The patient persisted in his defiance, making good proofs of the resilience of youth, and very shortly had reacquired the two stone of weight lost in his illness, and another for good measure. Demane was dismissed the sick-bay before they had crossed the equator, and the two were installed in the passenger quarters together, in a tiny curtained-off compartment scarcely large enough to sling their one small hammock: the older boy’s wariness would not permit them to sleep at the same time, and he insisted alternating watches.
He was not without justification nervous of the general crowd of refugees from the Cape, who regarded the boys with simmering anger as representatives of the “kaffirs” they blamed for the destruction of their homes. It was useless to try and explain to the settlers that Demane and Sipho were of a wholly different nation than the one which had attacked them, and there was great indignation that the boys should be housed among them, particularly from the elderly shopkeeper and the farmhand whose respective nooks had each been shortened by the width of seven inches for their sake.
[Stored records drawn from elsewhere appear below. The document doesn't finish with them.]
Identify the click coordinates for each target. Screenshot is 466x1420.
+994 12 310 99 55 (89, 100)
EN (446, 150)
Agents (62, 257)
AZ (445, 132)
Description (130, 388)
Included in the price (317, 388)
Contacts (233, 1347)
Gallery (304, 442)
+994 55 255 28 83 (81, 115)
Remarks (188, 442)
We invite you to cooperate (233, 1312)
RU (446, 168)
A few quiet belowdecks scuffles with the settler boys predictably followed. These ceased quickly, it becoming rapidly evident that a boy, even lately ill, who had been for several years entirely dependent for his survival upon his own hunting skills, and by necessity forced to contend against lions and hyenas for his supper, was not an advisable opponent for boys whose experience ended at schoolyard squabbling. They resorted instead to the petty torments of smaller children, covert pinching and prodding, small malicious traps of slush or filth left just beside the hammock, and the ingenious use of weevils. The third time Laurence found the boys sleeping on the dragondeck, tucked up against Temeraire’s side, he did not send them back to their small compartment below.
Temeraire, being nearly their solitary point of familiarity and the only one left among the company who had any grasp of their language whatsoever, quickly lost whatever lingering horrors he had possessed for them; the more so, as they were sure, in his company, to avoid their tormentors. The boys were soon as apt to be clambering over his back, in their games, as any of the younger officers, and through his tutelage acquiring a reasonable command of English, so that a little while after they had left Cape Coast, Demane might come to Laurence and ask, in a steady voice betrayed only by his hand clutching tightly at the railing, “Are we your slaves now?”
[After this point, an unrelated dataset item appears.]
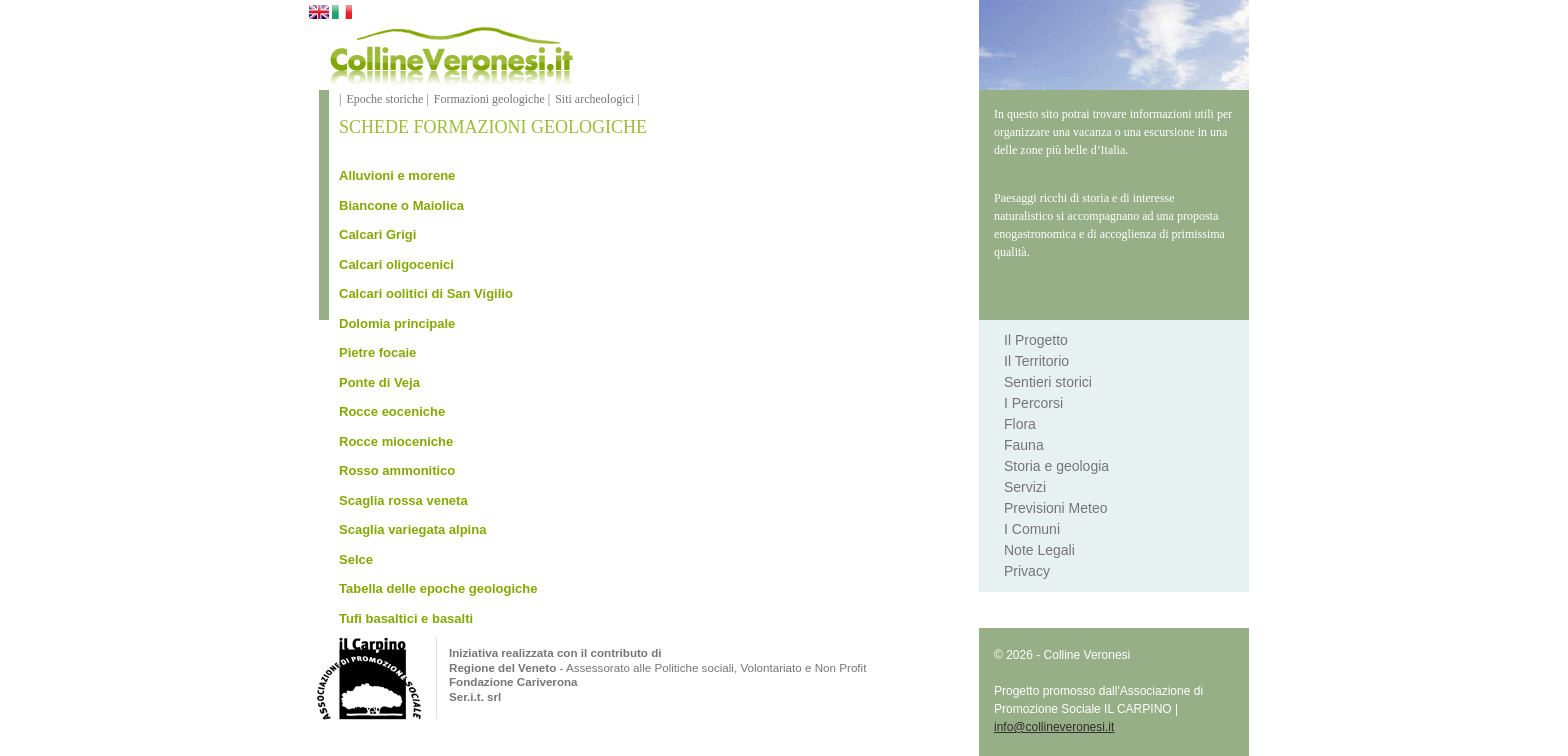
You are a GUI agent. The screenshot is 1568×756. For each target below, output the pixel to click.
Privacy (1027, 571)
Laurence stared, shocked, and the boy added, “I will not let you sell Sipho away from me,” defiantly, but with a note of such desperation as showed his understanding that he had not much power, to defend himself or his brother from such a fate.
“No,” Laurence said, at once; it was a dreadful blow, to find himself regarded as a kidnapper. “Certainly not; you are—” but he was here stopped by the uncomfortable lack of any position to name, and forced to conclude, lamely, “you are by no means slaves. You have my word you shall not be parted,” he added; Demane did not look much comforted.
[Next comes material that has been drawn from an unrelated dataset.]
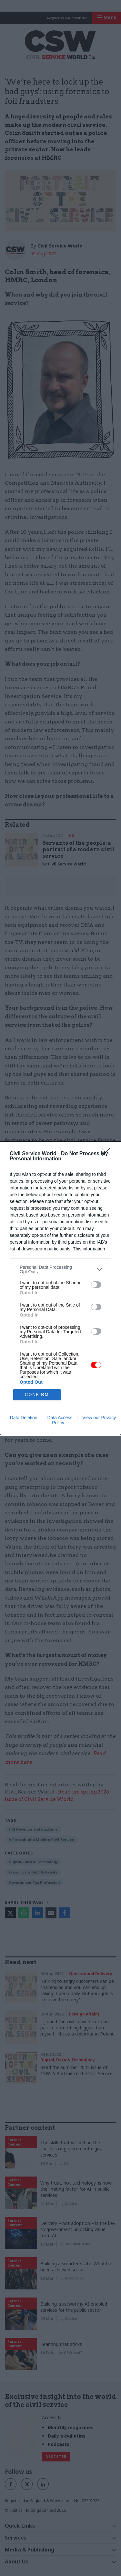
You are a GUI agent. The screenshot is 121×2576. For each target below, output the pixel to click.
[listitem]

“Of course you are not slaves,” Temeraire said, in dismissive tones, to rather better effect, “you are of my crew,” an assumption springing from his native possessiveness, which serenely made them his own in spite of all the obvious impracticality of such an arrangement, and forced Laurence to recognize he could see no other solution, which should give them the respectability they might have earned, among their own tribe, for the services which they had performed.